[Stored data entries]
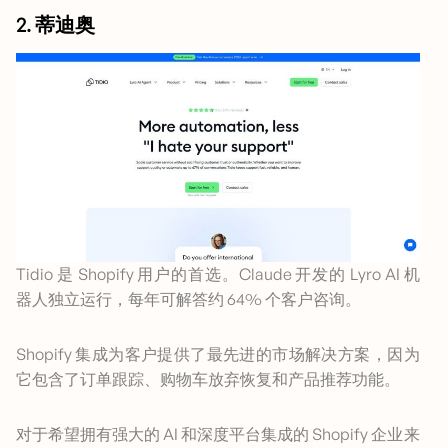
2. 蒂迪奥
Tidio 是 Shopify 用户的首选。Claude 开发的 Lyro AI 机
器人独立运行，每年可解答约 64% 个客户咨询。
Shopify 集成为客户提供了最先进的市场解决方案，因为
它包含了订单跟踪、购物车放弃恢复和产品推荐功能。
对于希望拥有强大的 AI 和深度平台集成的 Shopify 企业来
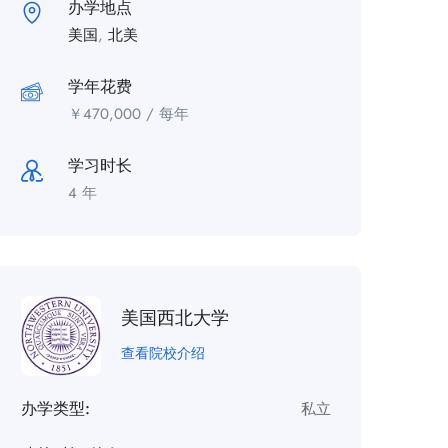
办学地点
美国
,
北美
学年花费
￥
470,000
/ 每年
学习时长
4 年
美国西北大学
查看院校介绍
办学类型:
私立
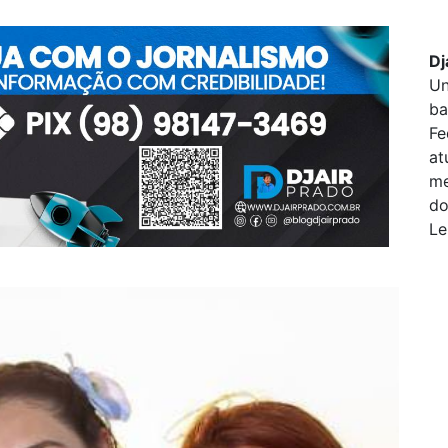
Dj
Un
ba
Fe
at
me
do
Le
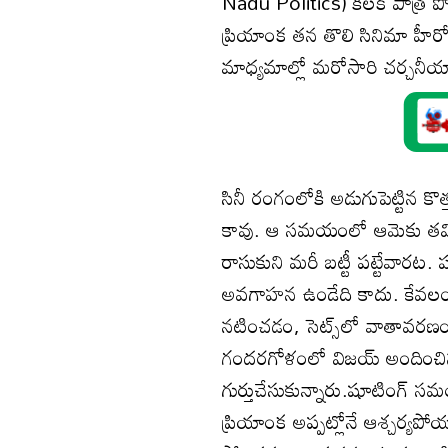
Nadu Politics) కీలక పాత్ర పో
ప్రియాంక తన తొలి సినిమా హీర
మాధ్యమాల్లో మరోసారి చర్చన
సినీ రంగంలోకి అడుగుపెట్టిన కొ
కావు. ఆ సమయంలో ఆమెకు తమి
రాసుకుని మరీ బట్టీ పట్టేవారట. 
అవగాహన ఉండేది కాదు. కేవలం 
నటించడం, సెట్స్‌లో వాతావరణ
గందరగోళంలో విజయ్ అందించిన
గుర్తుచేసుకున్నారు.​షూటింగ్ 
ప్రియాంక అప్పట్లోనే ఆశ్చర్యప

- The task:
Output all the records above exactly, but without their images.

- Task answer:
2. 蒂迪奥
Tidio 是 Shopify 用户的首选。Claude 开发的 Lyro AI 机
器人独立运行，每年可解答约 64% 个客户咨询。
Shopify 集成为客户提供了最先进的市场解决方案，因为
它包含了订单跟踪、购物车放弃恢复和产品推荐功能。
对于希望拥有强大的 AI 和深度平台集成的 Shopify 企业来
办学地点
美国
,
北美
学年花费
￥
470,000
/ 每年
学习时长
4 年
美国西北大学
查看院校介绍
办学类型:
私立
Dj
Un
ba
Fe
at
me
do
Le
Nadu Politics) కీలక పాత్ర పో
ప్రియాంక తన తొలి సినిమా హీర
మాధ్యమాల్లో మరోసారి చర్చన
సినీ రంగంలోకి అడుగుపెట్టిన కొ
కావు. ఆ సమయంలో ఆమెకు తమి
రాసుకుని మరీ బట్టీ పట్టేవారట. 
అవగాహన ఉండేది కాదు. కేవలం 
నటించడం, సెట్స్‌లో వాతావరణ
గందరగోళంలో విజయ్ అందించిన
గుర్తుచేసుకున్నారు.​షూటింగ్ 
ప్రియాంక అప్పట్లోనే ఆశ్చర్యప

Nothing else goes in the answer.